Exercise
The records below are to be transcribed exactly from their first line to the line that has "Nguyễn Thị Thu Hương", inclusive, with every picture omitted.

Source data: Begin

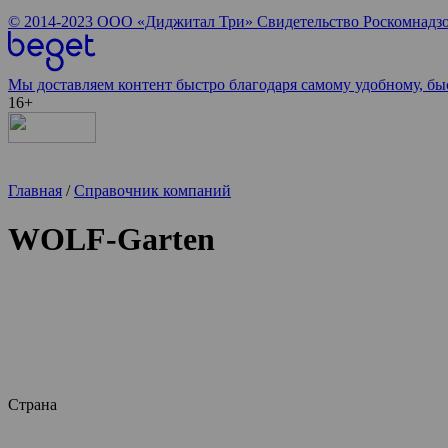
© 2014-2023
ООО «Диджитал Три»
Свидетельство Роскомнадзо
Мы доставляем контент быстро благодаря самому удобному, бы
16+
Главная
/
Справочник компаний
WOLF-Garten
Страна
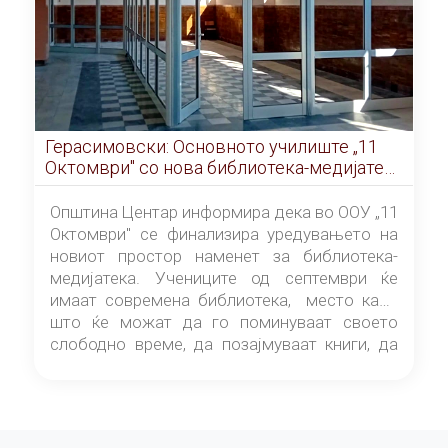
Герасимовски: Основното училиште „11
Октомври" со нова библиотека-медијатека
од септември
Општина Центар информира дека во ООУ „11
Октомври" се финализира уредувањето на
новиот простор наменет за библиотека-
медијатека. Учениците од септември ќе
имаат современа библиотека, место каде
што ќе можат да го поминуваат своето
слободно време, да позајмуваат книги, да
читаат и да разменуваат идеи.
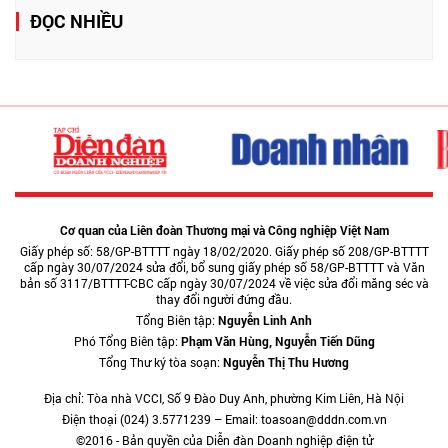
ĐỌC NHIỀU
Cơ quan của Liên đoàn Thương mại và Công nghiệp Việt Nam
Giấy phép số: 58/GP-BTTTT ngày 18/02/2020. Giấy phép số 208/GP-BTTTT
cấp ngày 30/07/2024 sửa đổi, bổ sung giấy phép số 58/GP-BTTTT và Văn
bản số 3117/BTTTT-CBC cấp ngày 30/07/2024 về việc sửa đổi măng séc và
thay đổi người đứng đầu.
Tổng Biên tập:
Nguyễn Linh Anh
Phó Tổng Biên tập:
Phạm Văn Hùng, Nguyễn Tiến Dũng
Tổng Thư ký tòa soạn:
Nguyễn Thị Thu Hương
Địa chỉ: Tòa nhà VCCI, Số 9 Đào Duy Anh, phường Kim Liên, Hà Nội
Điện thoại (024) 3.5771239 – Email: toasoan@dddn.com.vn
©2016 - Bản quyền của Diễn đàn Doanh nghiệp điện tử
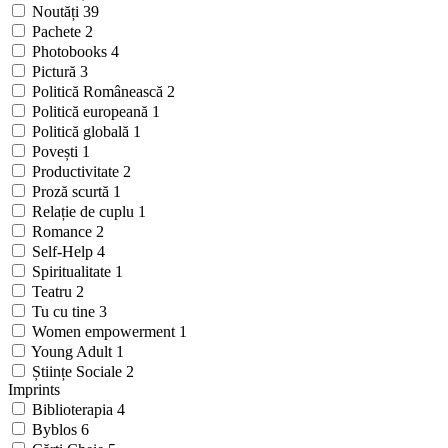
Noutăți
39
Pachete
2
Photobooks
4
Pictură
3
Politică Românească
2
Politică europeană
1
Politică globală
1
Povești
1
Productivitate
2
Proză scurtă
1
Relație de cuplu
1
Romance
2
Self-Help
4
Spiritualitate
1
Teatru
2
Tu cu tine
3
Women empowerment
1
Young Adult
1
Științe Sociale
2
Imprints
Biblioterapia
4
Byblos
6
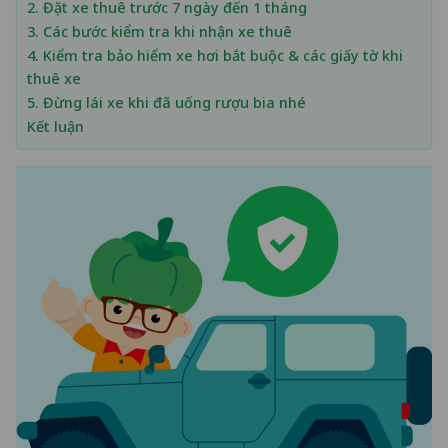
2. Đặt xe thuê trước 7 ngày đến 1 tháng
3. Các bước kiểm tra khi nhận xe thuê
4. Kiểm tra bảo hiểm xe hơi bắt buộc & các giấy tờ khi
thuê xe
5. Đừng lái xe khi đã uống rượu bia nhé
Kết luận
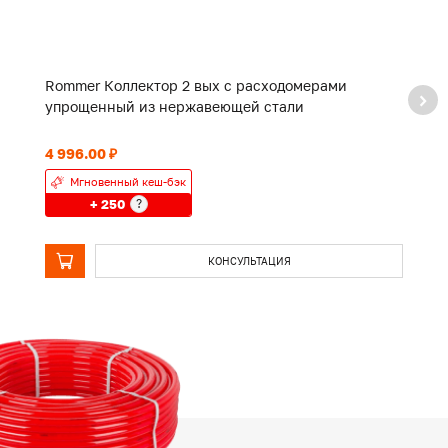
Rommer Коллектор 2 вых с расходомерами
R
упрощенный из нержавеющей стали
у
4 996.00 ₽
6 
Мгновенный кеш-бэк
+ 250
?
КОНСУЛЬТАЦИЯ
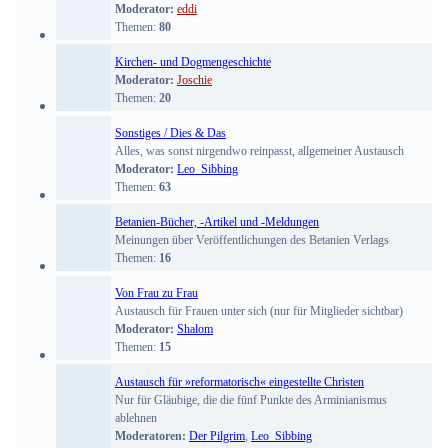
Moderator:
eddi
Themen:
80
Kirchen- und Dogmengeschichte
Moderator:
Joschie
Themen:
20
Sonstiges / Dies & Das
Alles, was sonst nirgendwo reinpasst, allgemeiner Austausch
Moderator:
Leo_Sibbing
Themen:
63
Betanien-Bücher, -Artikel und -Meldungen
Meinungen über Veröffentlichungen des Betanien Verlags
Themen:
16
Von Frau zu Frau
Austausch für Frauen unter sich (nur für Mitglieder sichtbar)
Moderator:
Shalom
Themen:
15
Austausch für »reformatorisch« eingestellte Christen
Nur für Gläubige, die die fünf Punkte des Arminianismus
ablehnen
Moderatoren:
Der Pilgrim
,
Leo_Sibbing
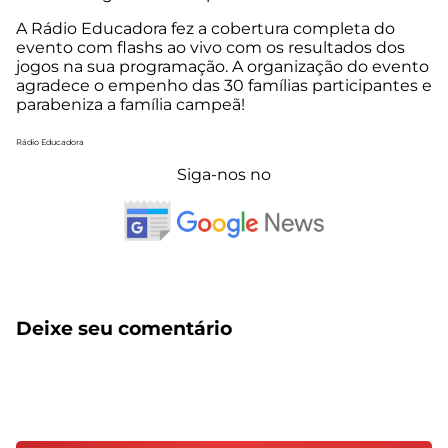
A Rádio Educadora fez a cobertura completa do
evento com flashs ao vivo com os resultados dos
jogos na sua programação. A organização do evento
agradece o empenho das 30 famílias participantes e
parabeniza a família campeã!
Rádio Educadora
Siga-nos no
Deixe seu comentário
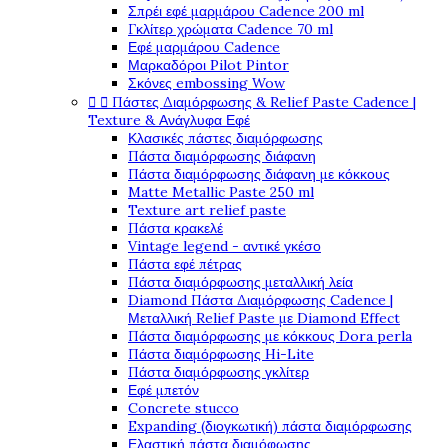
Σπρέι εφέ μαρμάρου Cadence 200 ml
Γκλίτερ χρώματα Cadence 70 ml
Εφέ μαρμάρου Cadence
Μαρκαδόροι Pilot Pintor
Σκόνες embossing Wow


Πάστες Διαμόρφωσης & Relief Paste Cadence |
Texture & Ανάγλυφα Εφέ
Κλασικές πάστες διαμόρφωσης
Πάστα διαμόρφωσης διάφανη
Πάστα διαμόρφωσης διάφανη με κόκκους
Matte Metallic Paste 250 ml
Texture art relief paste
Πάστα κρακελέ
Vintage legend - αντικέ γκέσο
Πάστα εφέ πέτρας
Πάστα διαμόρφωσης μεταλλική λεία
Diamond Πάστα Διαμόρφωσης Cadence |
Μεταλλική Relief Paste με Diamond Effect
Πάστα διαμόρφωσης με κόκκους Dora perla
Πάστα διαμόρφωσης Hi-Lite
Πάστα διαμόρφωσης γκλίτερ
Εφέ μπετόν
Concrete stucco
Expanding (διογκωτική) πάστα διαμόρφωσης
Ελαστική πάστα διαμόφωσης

Source data: End

Worked solution
© 2014-2023
ООО «Диджитал Три»
Свидетельство Роскомнадзо
Мы доставляем контент быстро благодаря самому удобному, бы
16+
Главная
/
Справочник компаний
WOLF-Garten
Страна
Герасимовски: Основното училиште „11
Октомври" со нова библиотека-медијатека
од септември
Општина Центар информира дека во ООУ „11
Октомври" се финализира уредувањето на
новиот простор наменет за библиотека-
медијатека. Учениците од септември ќе
имаат современа библиотека, место каде
што ќе можат да го поминуваат своето
слободно време, да позајмуваат книги, да
читаат и да разменуваат идеи.
ĐỌC NHIỀU
Cơ quan của Liên đoàn Thương mại và Công nghiệp Việt Nam
Giấy phép số: 58/GP-BTTTT ngày 18/02/2020. Giấy phép số 208/GP-BTTTT
cấp ngày 30/07/2024 sửa đổi, bổ sung giấy phép số 58/GP-BTTTT và Văn
bản số 3117/BTTTT-CBC cấp ngày 30/07/2024 về việc sửa đổi măng séc và
thay đổi người đứng đầu.
Tổng Biên tập:
Nguyễn Linh Anh
Phó Tổng Biên tập:
Phạm Văn Hùng, Nguyễn Tiến Dũng
Tổng Thư ký tòa soạn:
Nguyễn Thị Thu Hương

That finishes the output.